Wondering what a Democracy Dollars system would look like, and how it would change elections in Evanston? The best place to look for answers is Seattle, Washington, which implemented a voucher system in their 2017 municipal elections. Under the program, every registered voter in Seattle received four $25 vouchers which they could give to any eligible candidate. Eligible candidates must have already gathered $10 donations from 400 Seattle voters and agreed to non-voucher donations limits of $250 for city council and $500 for the mayoral race. Candidates participating in the program also agreed to limit their campaign spending to $75,000 in the primary and another $75,000 in the general election. In Evanston, the program could look very similar, but the smaller scale would make it even cheaper and easier to implement.
This Democracy Dollars system would likely have four important effects for Evanston elections: a diversified donor pool, a more accessible ballot, cheaper elections, and more responsive elected officials. Today, Seattle’s third round of elections under their new voucher system are taking place, and these four benefits have already begun to manifest.
First, Democracy Dollars would help diversify the donor pool in Evanston municipal elections. In Seattle, the number of local donors tripled in 2017, the first election year where the voucher system was implemented. Then, in the 2019 election cycle, local donors increased again, this time doubling 2017 numbers. This means that in just two election cycles, the voucher system in Seattle increased the number of local donors sixfold. Additionally, the percentage of donations coming from underrepresented groups increased:
– Donations coming from those under the age of 29 grew from 7% to 11%.

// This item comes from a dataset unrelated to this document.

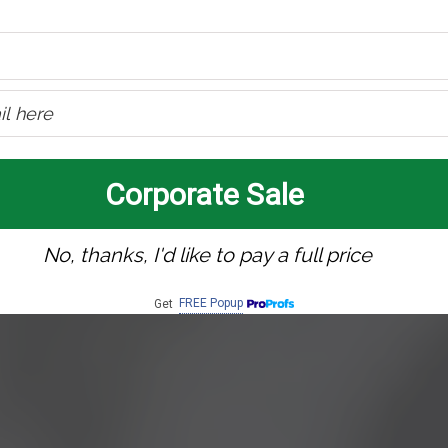
Corporate Sale
No, thanks, I'd like to pay a full price
FREE Popup
Get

– The percentage of donations coming from African American, Hispanic, and Asian
– Most significantly, the share of donations coming from those who make under
$75k/year rose by 12%, while the share of donations coming from those making over
$100k/year dropped by 10%.
In other words, a voucher system greatly increases the number of donations coming from local, small-money donors, and amplifies the voices of underrepresented groups.
Another potential benefit of a Democracy Dollars program is a more accessible ballot, meaning any Evanston resident can feasibly run for office. In Seattle, Teresa Mosqueda, a 37-year-old with student loan debt and a one-bedroom apartment, said the city’s voucher program allowed her to run for office while continuing to work her full time job. Two-thirds of the money she raised during her campaign came from vouchers, and she ultimately won a seat on the Seattle City Council. In Evanston, on the other hand, the two mayors before current mayor Daniel Biss were both millionaires. Under a Democracy Dollars program, ordinary community members would be able to more easily raise money and pose real challenges to millionaires and professional politicians in local elections.
A Democracy Dollars system would also result in cheaper elections for Evanston. In the 2017 mayoral race, Mr. Stephen Hagerty spent $150,000 in his narrow win, and Mr. Biss raised over $125,000 in his 2019 victory. If Evanston’s Democracy Dollars program instituted a spending limit of $75k for participating candidates (half of Seattle’s $150k spending limit), elections would become significantly cheaper. And the spending limit could be even lower. In local elections, ideas and values should take the spotlight, and hard-earned money should stay in the pockets of residents.
Finally, Democracy Dollars has the potential to create a more responsive city council and mayor. When local elections are funded by small-money donors and ordinary community members can mount substantial campaigns, elected officials are forced to prioritize the needs of the community. The influence of big-money donors who candidates once needed to fund their campaigns will shrink, and corporate interests will no longer have the first seats at the table.
Today, as Seattle conducts their third election since the implementation of their Democracy Vouchers, the efficacy of the program has been well demonstrated. Democracy Dollars Evanston has the potential to amplify the voices of local and underrepresented donors, allow ordinary community members to mount effective campaigns for office, decrease the cost of elections, and result in more responsive elected officials. In other words, Democracy Dollars represents the hope for a more democratic, transparent, representative, and fair Evanston.